Embryos that become mosaic after their cells divide twice typically stop progressing by the time they have accumulated eight cells. Too a number of of their cells have chromosomes that don't match and these mixed messages lead the embryo to stop developing, Kovalinskaia said.
Embryos with only one or two irregular cells still have a chance to develop normally though, she said. These embryos tend to not develop this abnormality until after their cells have divided a third time, typically the time when doctors perform preimplantation genetic diagnosis. This is where the problem with diagnosis occurs, scientists say.
"Our pathway concept may help to explain the observed outcomes during preimplantation diagnosis," said Kenneth Drury, director of the UF IVF and Andrology Laboratory and a clinical professor in the College of Medicine who was one of the researchers. "When we biopsy an eight-cell embryo, if we choose (the one) normal cell in an abnormal embryo, we may believe that embryo is normal and transfer it.
"This occurs about 1 percent of the time, which means 99 percent of the time we will be accurate. Again the error is not due to a technical mistake but to natural errors occurring during early cell division in the embryo".
Extracting test cells before the embryo divides a third time could reduce the number of misdiagnoses because of mosaicism, the UF scientists suggest.
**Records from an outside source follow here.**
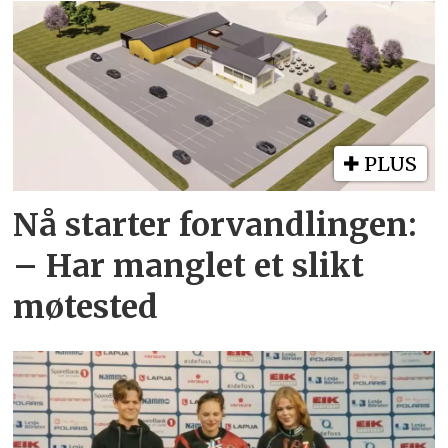
PLUS
Nå starter forvandlingen:
– Har manglet et slikt
møtested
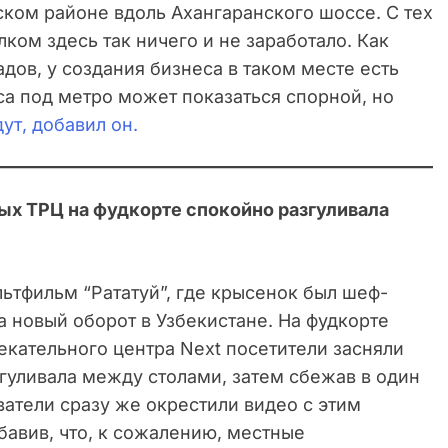
ком районе вдоль Ахангаранского шоссе. С тех
ком здесь так ничего и не заработало. Как
ов, у создания бизнеса в таком месте есть
са под метро может показаться спорной, но
ут, добавил он.
ных ТРЦ на фудкорте спокойно разгуливала
ьтфильм “Рататуй”, где крысенок был шеф-
а новый оборот в Узбекистане. На фудкорте
екательного центра Next посетители засняли
гуливала между столами, затем сбежав в один
атели сразу же окрестили видео с этим
бавив, что, к сожалению, местные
Improving culture conditions could help too, Kovalinskaia said.
But the small margin of error shouldn't stop couples from having preimplantation genetic diagnosis, said Dr. Jamie Grifo, a professor of obstetrics and gynecology at New York University. The testing can work miracles for women prone to miscarriages or who carry genetic diseases, he said.
"If you are at risk for genetic diseases, it changes your outlook on starting a family," he said. "PGD allows them to get pregnant. It's a dramatic improvement when it works".
More than 45,000 babies are born each year with the aid of assisted reproductive technologies like IVF, according to the Centers for Disease Control and Prevention. The use of IVF has declined in recent years, but Grifo said that is largely because baby boomers are leaving their childbearing years. Technologies like preimplantation genetic diagnosis have helped too, making IVF more accurate, he said.
"There has been a lot of progress," Grifo said. "It's helped a number of patients".
Source: University of Florida
Did you know?
Screening embryos for genetic diseases during in vitro fertilization offers couples the best chance for a healthy child, but a genetic glitch could potentially cause doctors to misdiagnose a small fraction of them, University of Florida scientists say. Citing concerns about the accuracy of preimplantation genetic diagnosis, the method a number of practitioners use to pick the healthiest embryos during IVF, UF scientists set out to study the procedure. Their work, described during a recent meeting of the American Society of Reproductive Medicine, reveals the technique is actually highly reliable. But because there is a slim chance a genetic abnormality can cause doctors to misdiagnose embryos, some concerns still need to be addressed, the scientists said.
Medicineworld.org: Genetic Testing Still Smart Choice
The contents of this web page are protected. Legal action may follow for reproduction of materials without permission.